Prosecutors are asking jurors to send him to death row.
Dr. William Petit, the lone survivor of the attack that killed his family and burned down his home, has been a vocal supporter of the death penalty. He wants it imposed against Hayes and co-defendant Joshua Komisarjevsky, who awaits trial.
The Quinnipiac poll results show many Connecticut voters share Petit’s view about Hayes, whose attorney plans to ask jurors to impose life in prison without parole.
The pollsters did not ask specifically about voters’ views on Komisarjevsky’s fate if he is convicted, though they found 98 percent of those surveyed had read about the case.
Three of every four people surveyed favored the death penalty for Hayes, with 18 percent against it and 6 percent undecided. Men were slightly more likely to support it than women.

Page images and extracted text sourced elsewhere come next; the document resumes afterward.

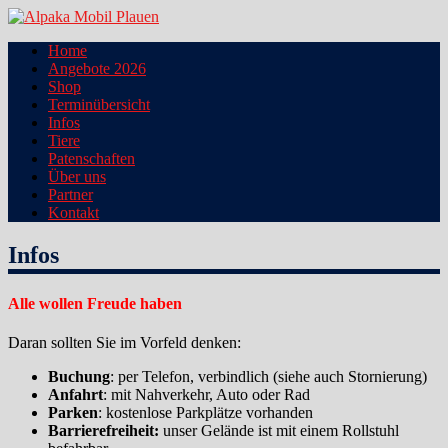
Zum
Inhalt
Alpaka Mobil Plauen
Home
springen
Angebote 2026
Shop
Terminübersicht
Infos
Tiere
Patenschaften
Über uns
Partner
Kontakt
Infos
Alle wollen Freude haben
Daran sollten Sie im Vorfeld denken:
Buchung
: per Telefon, verbindlich (siehe auch Stornierung)
Anfahrt
: mit Nahverkehr, Auto oder Rad
Parken
: kostenlose Parkplätze vorhanden
Barrierefreiheit:
unser Gelände ist mit einem Rollstuhl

There are 10 inmates on death row in Connecticut, though one awaits a new trial based on legal questions over whether a baby was born dead or alive after he killed its mother.
The last person executed in Connecticut was serial killer Michael Ross in 2005.
The General Assembly approved a ban in 2009 on imposing the death penalty for future convictions – which would have included Hayes – but not retroactively for death row inmates, whose cases are in various stages of appeals.
Gov. M. Jodi Rell vetoed the ban, saying the state cannot tolerate people who commit particularly heinous murders.
Connecticut hanged inmates until 1937, when it started using the electric chair. It switched to lethal injection in 1995.
The last inmate executed before Ross in 2005 was Joseph “Mad Dog” Taborsky in 1960. Taborsky was electrocuted for a string of robberies and killings that left six people dead over four weeks in late 1956 and early 1957.
Quinnipiac’s new poll was taken over five days starting Oct. 7, two days after Hayes was convicted in New Haven Superior Court. The survey included 1,721 registered Connecticut voters and has a margin of error of 2.4 percentage points in either direction.
Connecticut’s gubernatorial candidates have sparred over their stances on the death penalty, but the Quinnipiac poll found it did not matter much to voters.
Only 6 percent of those surveyed said they would base their vote for governor solely on the person’s position on the death penalty. Republican Tom Foley supports capital punishment; Democrat Dan Malloy opposes it.